#### [Task objective]
Considering the entries that follow, report how many lines include the string "urls", giving the number alone.

(Extracted records)

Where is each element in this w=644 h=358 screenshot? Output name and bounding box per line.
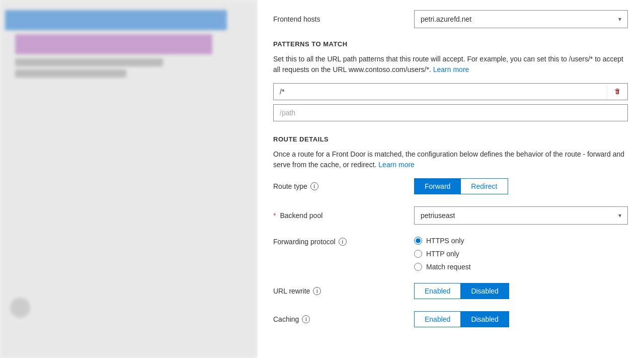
radio-http-only[interactable]: HTTP only: [414, 250, 628, 258]
caching-row: Caching i Enabled Disabled: [273, 311, 628, 327]
route-type-toggle-group: Forward Redirect: [414, 178, 628, 194]
radio-https-only[interactable]: HTTPS only: [414, 237, 628, 245]
backend-pool-row: * Backend pool petriuseast ▾: [273, 206, 628, 225]
route-type-control: Forward Redirect: [414, 178, 628, 194]
caching-disabled-button[interactable]: Disabled: [460, 311, 509, 327]
route-details-learn-more-link[interactable]: Learn more: [378, 161, 415, 169]
frontend-hosts-label: Frontend hosts: [273, 15, 414, 23]
url-rewrite-control: Enabled Disabled: [414, 283, 628, 299]
frontend-hosts-row: Frontend hosts petri.azurefd.net ▾: [273, 10, 628, 28]
backend-pool-dropdown-arrow: ▾: [618, 212, 621, 219]
url-rewrite-disabled-button[interactable]: Disabled: [460, 283, 509, 299]
frontend-hosts-control: petri.azurefd.net ▾: [414, 10, 628, 28]
patterns-description: Set this to all the URL path patterns th…: [273, 54, 628, 75]
backend-pool-label: * Backend pool: [273, 211, 414, 220]
url-rewrite-toggle-group: Enabled Disabled: [414, 283, 628, 299]
frontend-hosts-dropdown[interactable]: petri.azurefd.net ▾: [414, 10, 628, 28]
route-details-section: ROUTE DETAILS Once a route for a Front D…: [273, 135, 628, 327]
backend-pool-required-star: *: [273, 211, 276, 220]
radio-https-only-input[interactable]: [414, 237, 422, 245]
forwarding-protocol-row: Forwarding protocol i HTTPS only HTTP on…: [273, 237, 628, 271]
route-type-row: Route type i Forward Redirect: [273, 178, 628, 194]
caching-control: Enabled Disabled: [414, 311, 628, 327]
backend-pool-dropdown[interactable]: petriuseast ▾: [414, 206, 628, 225]
patterns-section: PATTERNS TO MATCH Set this to all the UR…: [273, 40, 628, 133]
right-panel: Frontend hosts petri.azurefd.net ▾ PATTE…: [257, 0, 644, 358]
forwarding-protocol-info-icon: i: [339, 238, 347, 246]
caching-toggle-group: Enabled Disabled: [414, 311, 628, 327]
patterns-learn-more-link[interactable]: Learn more: [433, 65, 469, 74]
radio-match-request[interactable]: Match request: [414, 263, 628, 271]
caching-label: Caching i: [273, 315, 414, 323]
backend-pool-control: petriuseast ▾: [414, 206, 628, 225]
pattern-value: /*: [274, 84, 607, 100]
route-type-forward-button[interactable]: Forward: [414, 178, 460, 194]
forwarding-protocol-radio-group: HTTPS only HTTP only Match request: [414, 237, 628, 271]
route-details-description: Once a route for a Front Door is matched…: [273, 149, 628, 170]
radio-match-request-input[interactable]: [414, 263, 422, 271]
url-rewrite-label: URL rewrite i: [273, 287, 414, 295]
radio-http-only-input[interactable]: [414, 250, 422, 258]
url-rewrite-enabled-button[interactable]: Enabled: [414, 283, 460, 299]
forwarding-protocol-label: Forwarding protocol i: [273, 237, 414, 246]
forwarding-protocol-control: HTTPS only HTTP only Match request: [414, 237, 628, 271]
pattern-delete-button[interactable]: [607, 84, 627, 100]
caching-enabled-button[interactable]: Enabled: [414, 311, 460, 327]
radio-http-only-label: HTTP only: [426, 250, 459, 258]
frontend-hosts-dropdown-arrow: ▾: [618, 16, 621, 23]
route-type-redirect-button[interactable]: Redirect: [460, 178, 508, 194]
left-blurred-panel: [0, 0, 257, 358]
route-type-info-icon: i: [310, 182, 318, 190]
path-input[interactable]: [273, 104, 628, 121]
route-type-label: Route type i: [273, 182, 414, 190]
route-details-header: ROUTE DETAILS: [273, 135, 628, 143]
pattern-item-row: /*: [273, 83, 628, 100]
caching-info-icon: i: [302, 315, 310, 323]
radio-match-request-label: Match request: [426, 263, 471, 271]
url-rewrite-row: URL rewrite i Enabled Disabled: [273, 283, 628, 299]
url-rewrite-info-icon: i: [313, 287, 321, 295]
patterns-section-header: PATTERNS TO MATCH: [273, 40, 628, 48]
radio-https-only-label: HTTPS only: [426, 237, 464, 245]
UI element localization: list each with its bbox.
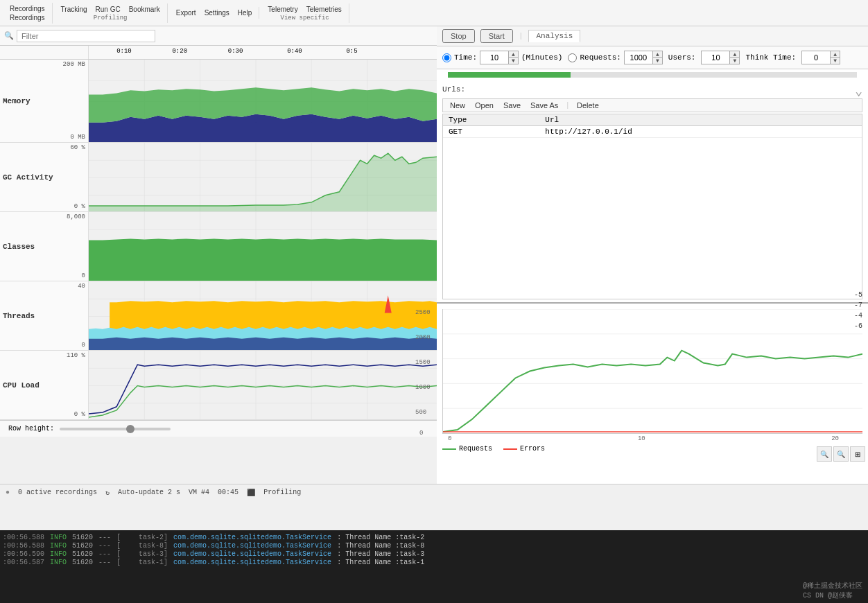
tick-010: 0:10	[116, 48, 132, 55]
autoupdate-status: Auto-update 2 s	[118, 489, 180, 496]
users-value-input[interactable]: 10	[702, 53, 729, 62]
save-as-url-btn[interactable]: Save As	[526, 101, 562, 110]
bookmark-btn[interactable]: Bookmark	[126, 5, 163, 14]
classes-top-val: 8,000	[3, 213, 85, 220]
urls-table: Type Url GET http://127.0.0.1/id	[442, 114, 862, 299]
new-url-btn[interactable]: New	[446, 101, 469, 110]
threads-bottom-val: 0	[3, 342, 85, 349]
classes-chart-label: Classes	[3, 243, 85, 251]
console-area: :00:56.588 INFO 51620 --- [ task-2] com.…	[0, 530, 868, 603]
row-height-slider-thumb[interactable]	[126, 425, 134, 433]
table-row[interactable]: GET http://127.0.0.1/id	[443, 126, 862, 138]
c4-message: : Thread Name :task-1	[337, 559, 424, 566]
run-gc-btn[interactable]: Run GC	[93, 5, 123, 14]
time-config-bar: Time: 10 ▲ ▼ (Minutes) Requests: 1000	[437, 46, 868, 69]
think-time-spinner[interactable]: 0 ▲ ▼	[801, 51, 840, 64]
cpu-top-val: 110 %	[3, 352, 85, 359]
threads-top-val: 40	[3, 283, 85, 290]
telemetries-btn[interactable]: Telemetries	[304, 5, 345, 14]
time-spinner[interactable]: 10 ▲ ▼	[480, 51, 519, 64]
time-radio[interactable]	[442, 53, 451, 62]
row-height-bar: Row height:	[0, 420, 437, 437]
c2-service: com.demo.sqlite.sqlitedemo.TaskService	[173, 542, 331, 550]
urls-data-table: Type Url GET http://127.0.0.1/id	[443, 114, 862, 138]
zoom-in-btn[interactable]: 🔍	[817, 446, 832, 462]
open-url-btn[interactable]: Open	[471, 101, 498, 110]
analysis-section: Stop Start | Analysis Time: 10 ▲ ▼	[437, 26, 868, 304]
c4-pid: 51620	[72, 559, 93, 566]
think-time-value-input[interactable]: 0	[802, 53, 830, 62]
start-btn[interactable]: Start	[480, 29, 513, 43]
memory-bottom-val: 0 MB	[3, 134, 85, 141]
time-down-arrow[interactable]: ▼	[508, 58, 518, 64]
recordings2-btn[interactable]: Recordings	[7, 13, 48, 22]
users-down-arrow[interactable]: ▼	[729, 58, 739, 64]
left-charts-panel: 🔍 0:10 0:20 0:30 0:40 0:5 200 MB Memory …	[0, 26, 437, 484]
type-col-header: Type	[443, 114, 539, 126]
save-url-btn[interactable]: Save	[499, 101, 525, 110]
requests-radio[interactable]	[568, 53, 577, 62]
urls-expand-icon[interactable]: ⌄	[855, 83, 862, 98]
settings-btn[interactable]: Settings	[202, 8, 232, 17]
right-scroll-values: -5 -7 -4 -6	[854, 291, 862, 330]
export-btn[interactable]: Export	[173, 8, 199, 17]
timeline-header: 0:10 0:20 0:30 0:40 0:5	[0, 46, 437, 60]
time-up-arrow[interactable]: ▲	[508, 51, 518, 58]
urls-toolbar-separator: |	[565, 101, 570, 110]
c2-time: :00:56.588	[3, 542, 44, 550]
filter-input[interactable]	[17, 30, 155, 42]
scroll-val-7: -7	[854, 302, 862, 309]
errors-legend-item: Errors	[503, 445, 545, 453]
y-label-500: 500	[415, 409, 426, 416]
tracking-btn[interactable]: Tracking	[58, 5, 90, 14]
c4-task: [	[116, 559, 121, 566]
telemetry-btn[interactable]: Telemetry	[265, 5, 300, 14]
cpu-chart-row: 110 % CPU Load 0 %	[0, 351, 437, 420]
status-bar: ● 0 active recordings ↻ Auto-update 2 s …	[0, 484, 868, 500]
delete-url-btn[interactable]: Delete	[573, 101, 603, 110]
requests-spinner[interactable]: 1000 ▲ ▼	[624, 51, 663, 64]
console-line-1: :00:56.588 INFO 51620 --- [ task-2] com.…	[3, 534, 865, 541]
time-value-input[interactable]: 10	[480, 53, 508, 62]
c1-message: : Thread Name :task-2	[337, 534, 424, 541]
users-up-arrow[interactable]: ▲	[729, 51, 739, 58]
threads-chart-label: Threads	[3, 312, 85, 320]
scroll-val-5: -5	[854, 291, 862, 299]
profiling-group: Tracking Run GC Bookmark Profiling	[54, 3, 168, 23]
c3-taskname: task-3]	[126, 550, 168, 558]
recordings-group: Recordings Recordings	[3, 3, 53, 24]
requests-down-arrow[interactable]: ▼	[652, 58, 662, 64]
requests-legend-item: Requests	[442, 445, 492, 453]
search-icon: 🔍	[4, 31, 14, 40]
fit-btn[interactable]: ⊞	[850, 446, 865, 462]
classes-canvas	[89, 212, 437, 281]
analysis-tab[interactable]: Analysis	[528, 30, 580, 42]
think-time-down-arrow[interactable]: ▼	[830, 58, 840, 64]
c1-pid: 51620	[72, 534, 93, 541]
graph-legend: Requests Errors	[442, 445, 862, 453]
tick-050: 0:5	[346, 48, 357, 55]
urls-toolbar: New Open Save Save As | Delete	[442, 98, 862, 112]
c3-task: [	[116, 550, 121, 558]
urls-label: Urls:	[442, 85, 465, 94]
y-label-0: 0	[419, 430, 423, 437]
toolbar: Recordings Recordings Tracking Run GC Bo…	[0, 0, 868, 26]
url-value-cell: http://127.0.0.1/id	[539, 126, 862, 138]
requests-up-arrow[interactable]: ▲	[652, 51, 662, 58]
help-btn[interactable]: Help	[235, 8, 255, 17]
memory-canvas	[89, 60, 437, 142]
requests-value-input[interactable]: 1000	[625, 53, 652, 62]
analysis-tabs: Stop Start | Analysis	[437, 26, 868, 46]
c3-service: com.demo.sqlite.sqlitedemo.TaskService	[173, 550, 331, 558]
c2-taskname: task-8]	[126, 542, 168, 550]
users-spinner[interactable]: 10 ▲ ▼	[701, 51, 740, 64]
think-time-up-arrow[interactable]: ▲	[830, 51, 840, 58]
zoom-out-btn[interactable]: 🔍	[833, 446, 849, 462]
c1-level: INFO	[50, 534, 67, 541]
c2-pid: 51620	[72, 542, 93, 550]
recordings-btn[interactable]: Recordings	[7, 4, 48, 13]
stop-btn[interactable]: Stop	[442, 29, 475, 43]
url-type-cell: GET	[443, 126, 539, 138]
svg-rect-48	[443, 309, 862, 433]
y-label-2500: 2500	[415, 309, 431, 316]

#### [Reply]
6